Rob Zugaro, Author provided

Tim O’Hara, Museum Victoria

Over the past five weeks I led a “voyage of discovery”. That sounds rather pretentious in the 21st century, but it’s still true. My team, aboard the CSIRO managed research vessel, the Investigator, has mapped and sampled an area of the planet that has never been surveyed before.

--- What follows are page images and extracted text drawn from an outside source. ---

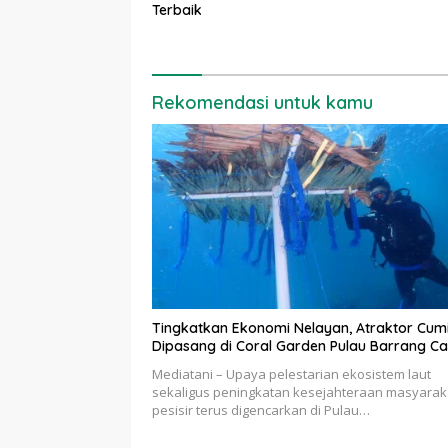
Terbaik
Rekomendasi untuk kamu
Tingkatkan Ekonomi Nelayan, Atraktor Cum
Dipasang di Coral Garden Pulau Barrang Ca
Mediatani – Upaya pelestarian ekosistem laut
sekaligus peningkatan kesejahteraan masyarak
pesisir terus digencarkan di Pulau…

The RV Investigator in port.
Jerome Mallefet/FNRS

Bizarrely, our ship was only 100km off Australia’s east coast, in the middle of a busy shipping lane. But our focus was not on the sea surface, or on the migrating whales or skimming albatross. We were surveying The Abyss – the very bottom of the ocean some 4,000m below the waves.

To put that into perspective, the tallest mountain on the Australian mainland is only 2,228m. Scuba divers are lucky to reach depths of 40m, while nuclear submarines dive to about 500m. We were aiming to put our cameras and sleds much, much deeper. Only since 2014, when the RV Investigator was commissioned, has Australia had the capacity to survey the deepest depths.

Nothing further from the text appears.